A couple of days ago David Donoghue wrote about the recent case of Nordstrom Consulting, Inc. v. M&S Technologies, Inc., No. 06-3234, 2008 WL 623660 (N.D. Ill. March 4, 2008). Dave’s post gives a very thorough treatment of all aspects of the case, which involve primarily allegations of infringement of the copyright in software.
The case also involved a claim of circumvention under the Digital Millennium Copyright Act, at 17 U.S.C. 1201(a). The court granted the defendants’ summary judgment motion on this claim.
The dispute arose from a rather typical set of facts. The parties had collaborated on the development of some software. Along the way the principal author of the software became dissatisfied and parted ways. Litigation ensued over the parties’ ownership and use of the source code.
Before plaintiff Nordstrom officially severed ties, he went on vacation. While he was gone, one of the defendant’s employees (Butler) sent Nordstrom an email saying that Butler needed access to the source code which was stored on a computer there in the office, in order to help out a customer. Nordstrom didn’t respond for several days, and in the meantime, Butler disabled the BIOS password for the computer.
Nordstrom sued under Section 1201 over this disabling of the password. The court relied heavily on the Federal Circuit’s decision in Chamberlain Group, Inc. v. Skylink Technologies, Inc., 381 F.3d 1178 (Fed. Cir. 2004) to conclude that there was no violation of Section 1201’s anticircumvention provisions.
The Chamberlain case draws a necessary connection between circumvention and infringement. And the presence of this connection is the vexing part of the analysis. A quick reading of Section 1201 does not reveal the link.

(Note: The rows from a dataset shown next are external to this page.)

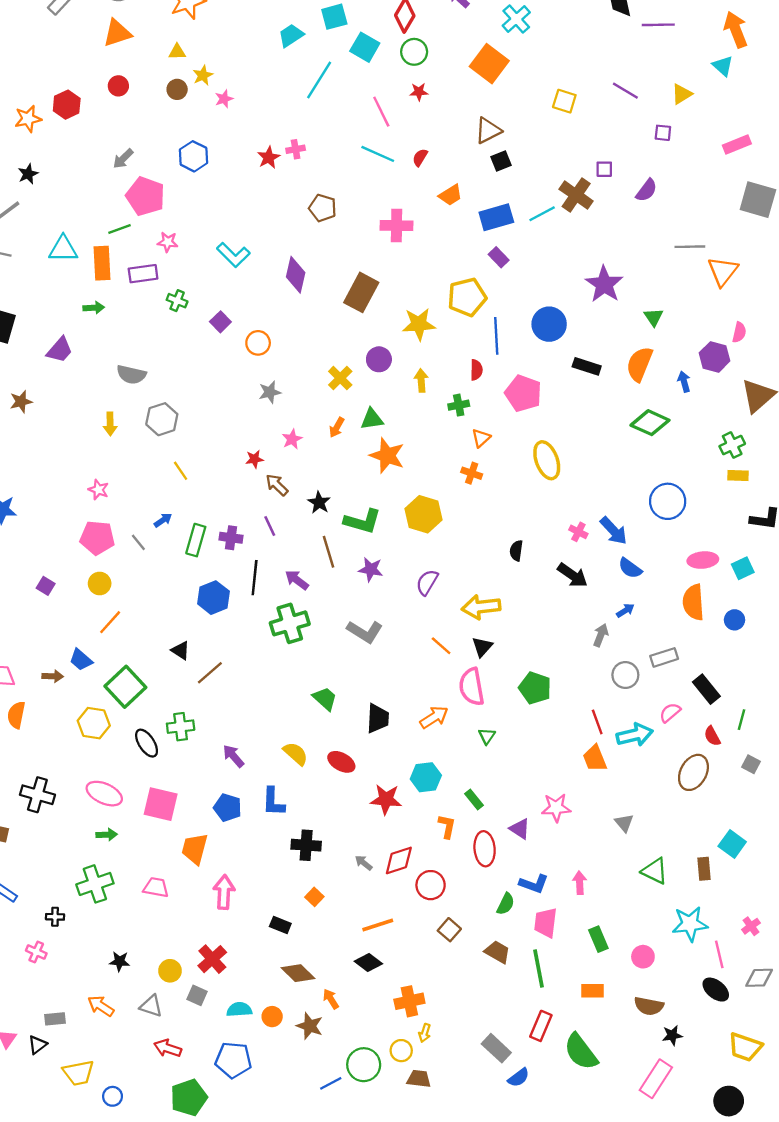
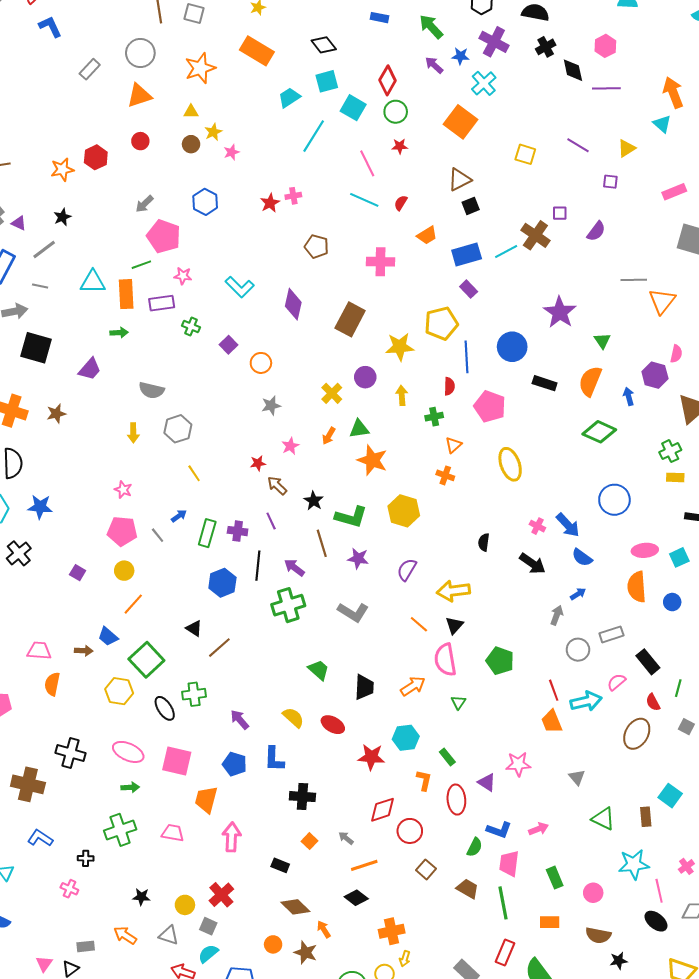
gray arrow: (364, 863) -> (346, 838), moved
pink arrow: (580, 883) -> (538, 829), turned 72
cyan semicircle: (239, 1010) -> (208, 954), moved, turned -35

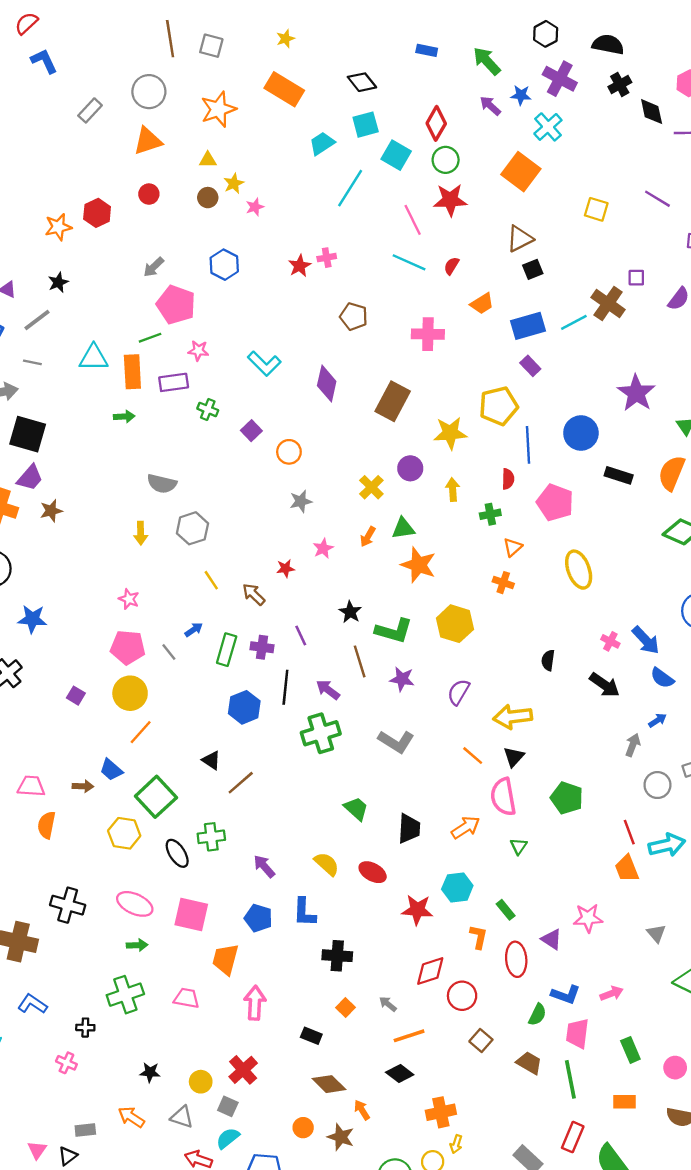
red star: (400, 146) -> (450, 200), size x1.8
purple trapezoid: (90, 369) -> (30, 478), moved
brown arrow: (277, 486) -> (254, 594), moved
yellow circle: (124, 571) -> (130, 693), size x1.5

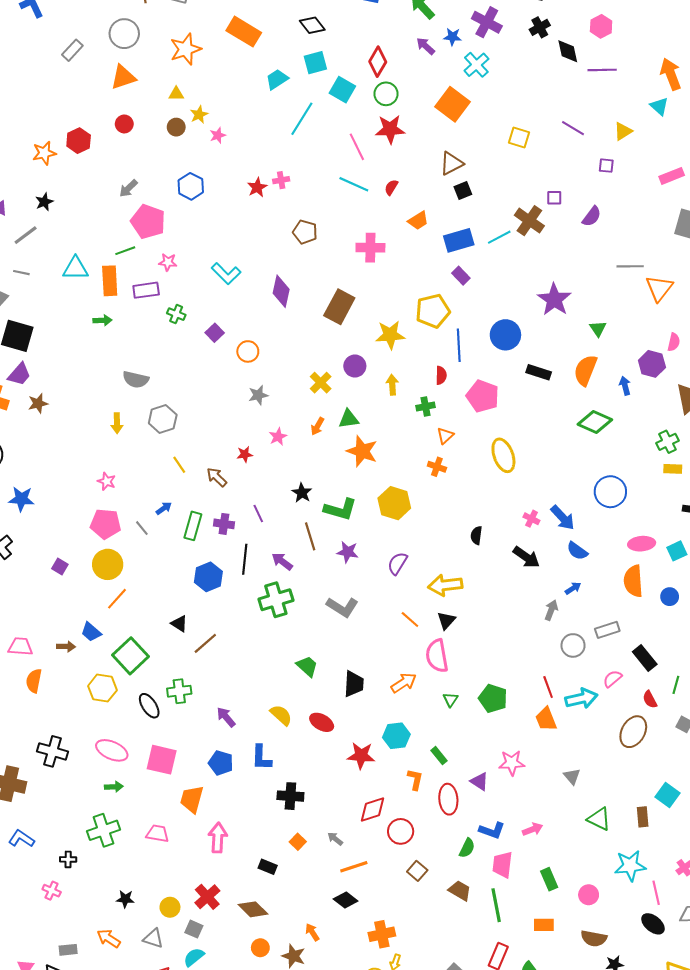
green pentagon: (567, 798) -> (493, 698), moved
brown diamond: (329, 1084) -> (253, 909), moved

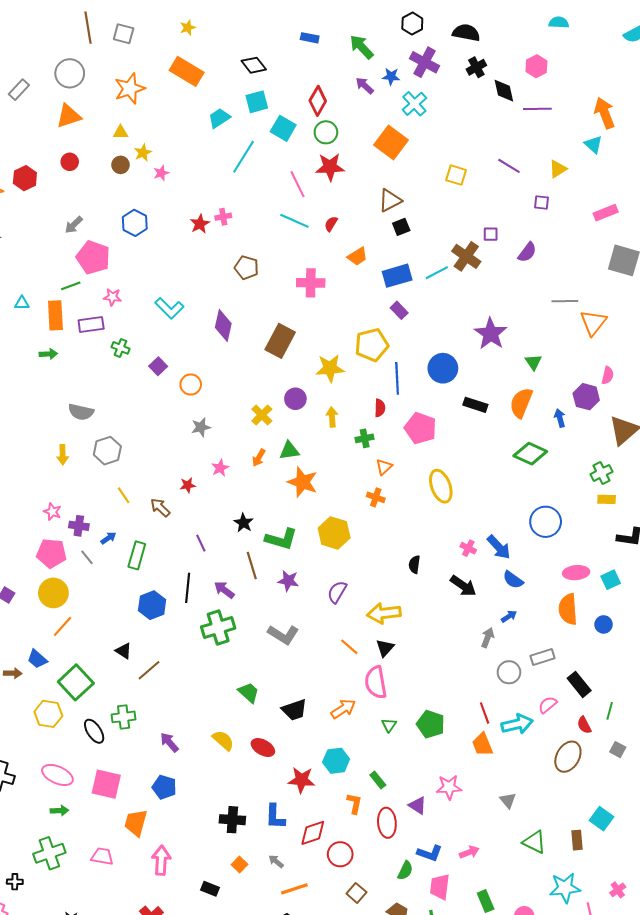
cyan triangle: (75, 268) -> (22, 303), size x0.6
purple cross: (224, 524) -> (79, 526), moved
black trapezoid: (354, 684) -> (294, 710), turned 68
blue L-shape: (261, 758) -> (275, 817), moved

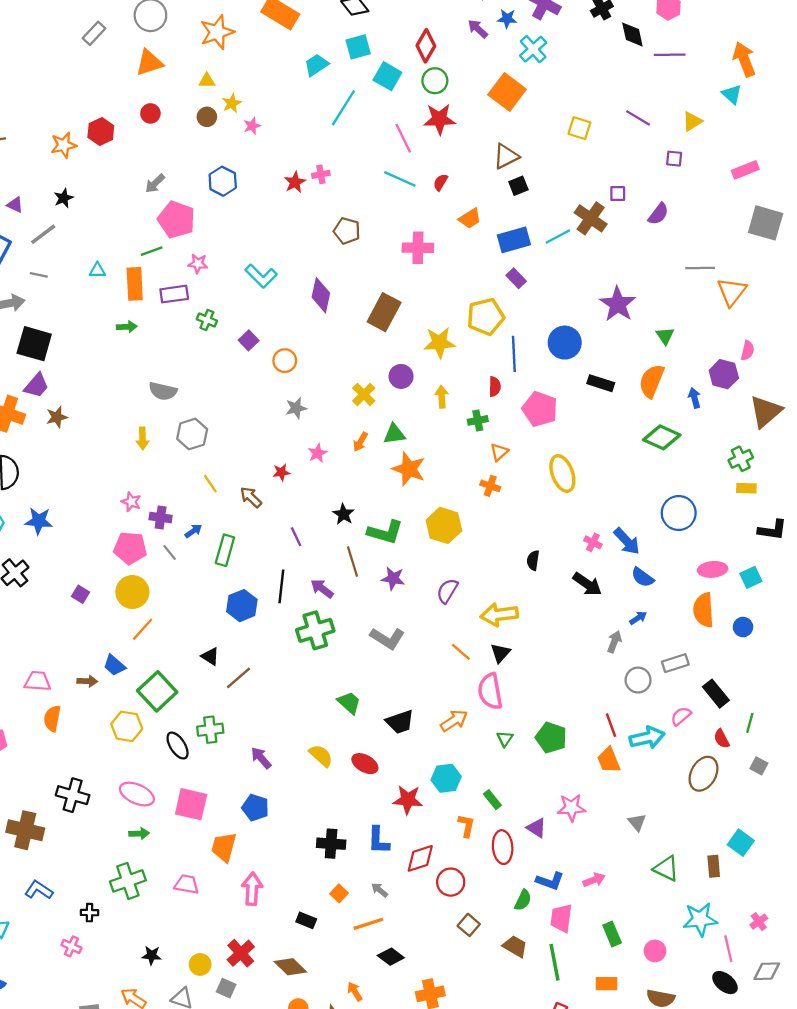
orange line: (294, 889) -> (368, 924), moved

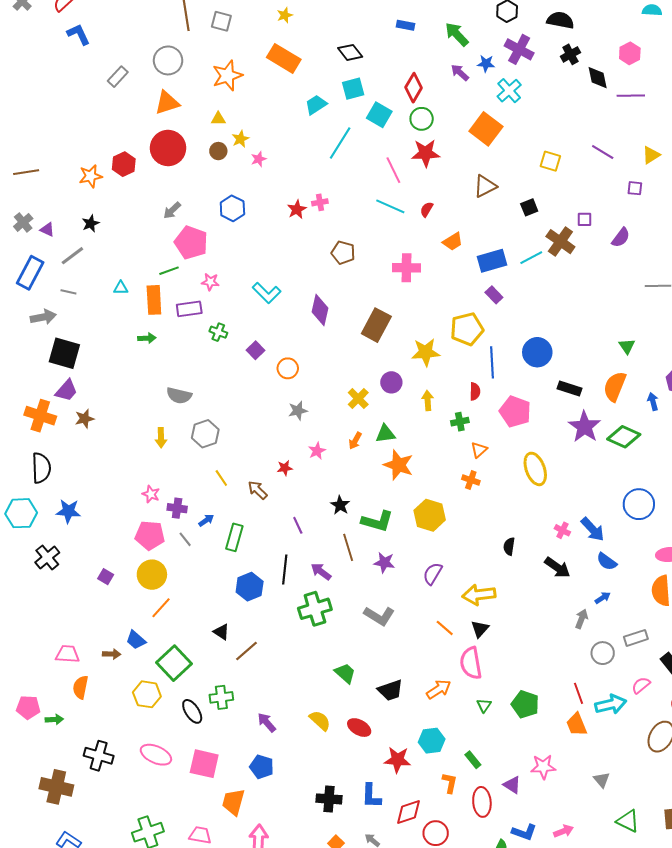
red circle: (150, 113) -> (168, 148), size x2.0
black square: (518, 186) -> (529, 207), moved
purple star: (618, 304) -> (585, 427), moved
green arrow: (139, 834) -> (54, 719), moved

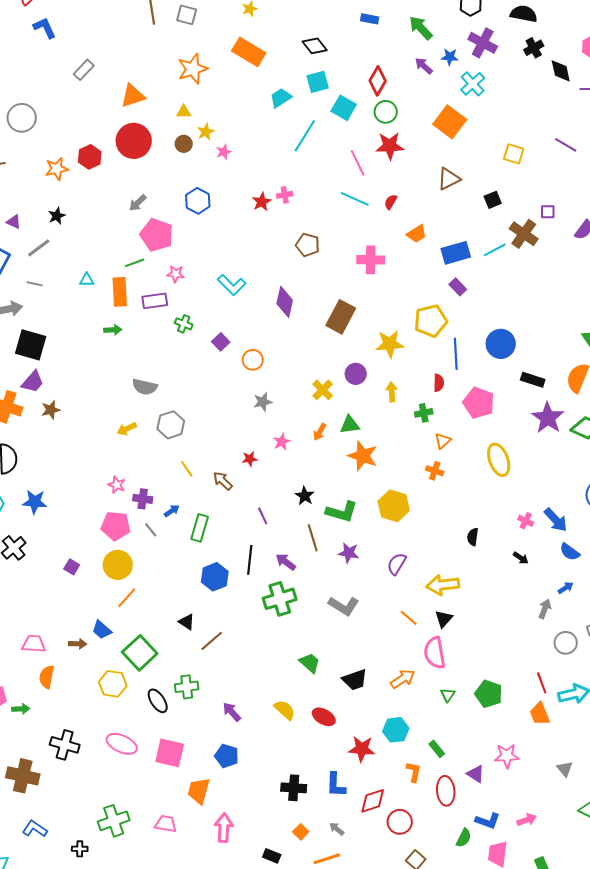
gray circle: (168, 60) -> (22, 118), moved
yellow arrow: (161, 438) -> (127, 429), turned 66
black arrow: (557, 568) -> (521, 558), size x0.6

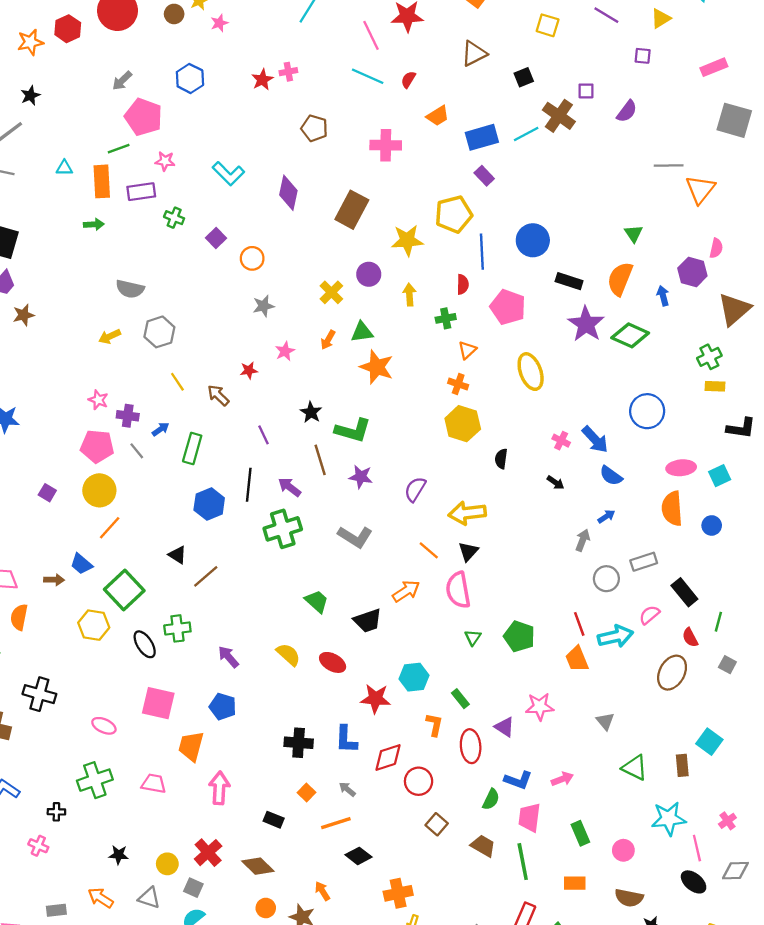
yellow hexagon: (394, 506) -> (463, 424), moved
orange arrow: (403, 679) -> (406, 591), moved
pink ellipse: (122, 744) -> (104, 726), moved, size x0.7

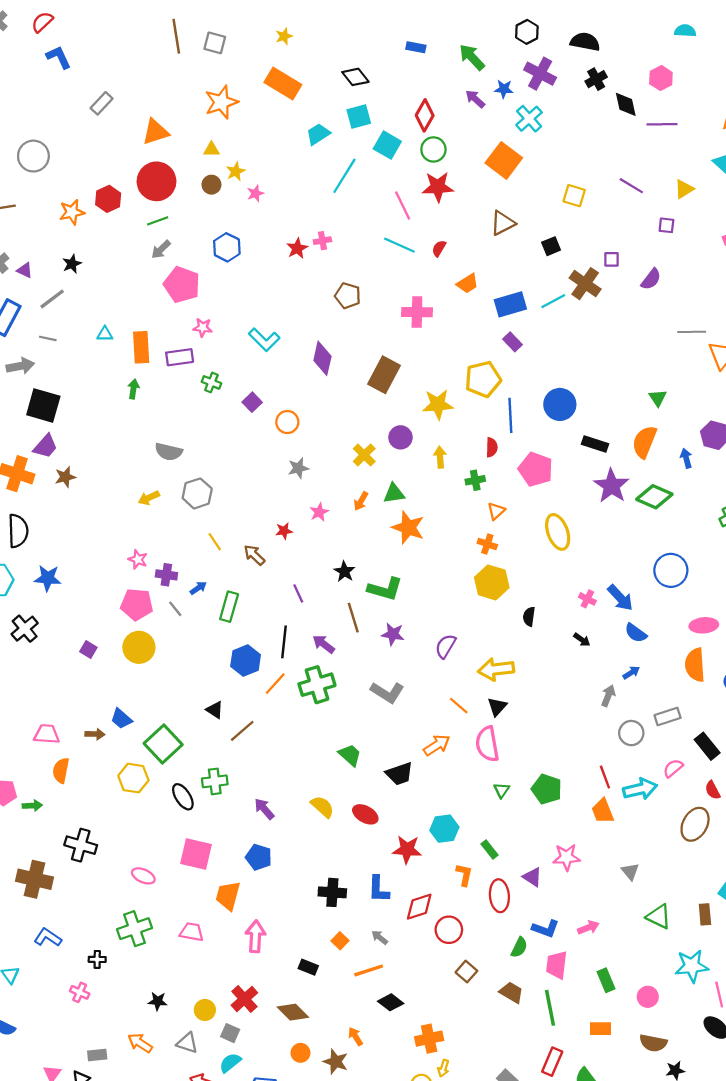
green line: (119, 149) -> (158, 221), moved
green arrow: (94, 224) -> (133, 389), turned -78
orange line: (110, 528) -> (275, 684), moved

But the Chamberlain court held that Section 1201’s prohibition on circumvention does not give rise to a new property interest, only a new cause of action, one that goes after circumvention of methods controlling access to protected works. One can’t pursue a defendant just for circumvention in a vacuum, so to speak. The circumvention has to bear some “reasonable relationship to the protections that the Copyright Act otherwise affords copyright owners.” Chamberlain, 381 F.3d at 1202. In other words, without infringement or the facilitation of infringement arising from the cirumvention, a cause of action under 1201 does not arise. The linkage is one between access and protection.
The holding of the Nordstrom case as to the DMCA claim picks up on this link between access and protection. Summary judgment on the circumvention claim was proper because the plaintiff could not show that Butler’s disabling of the BIOS password protection on the computer storing the source code enabled any infringement. The evidence before the court was that Butler accessed the code to fix a problem on behalf of an authorized licensee of the software. Because of the license, there could be no infringement. Without any connection to infringement, under the teaching of Chamberlain, a cause of action for circumvention could not be sustained.
April 21, 2008
So, if you circumvent a copy protection, but then use the result within the scope of your rights of the uncircumvented materials, there's no violation? Seems like a fishy distinction.
April 21, 2008
Mike: Thanks for the comment. You say "fishy," I say "vexing."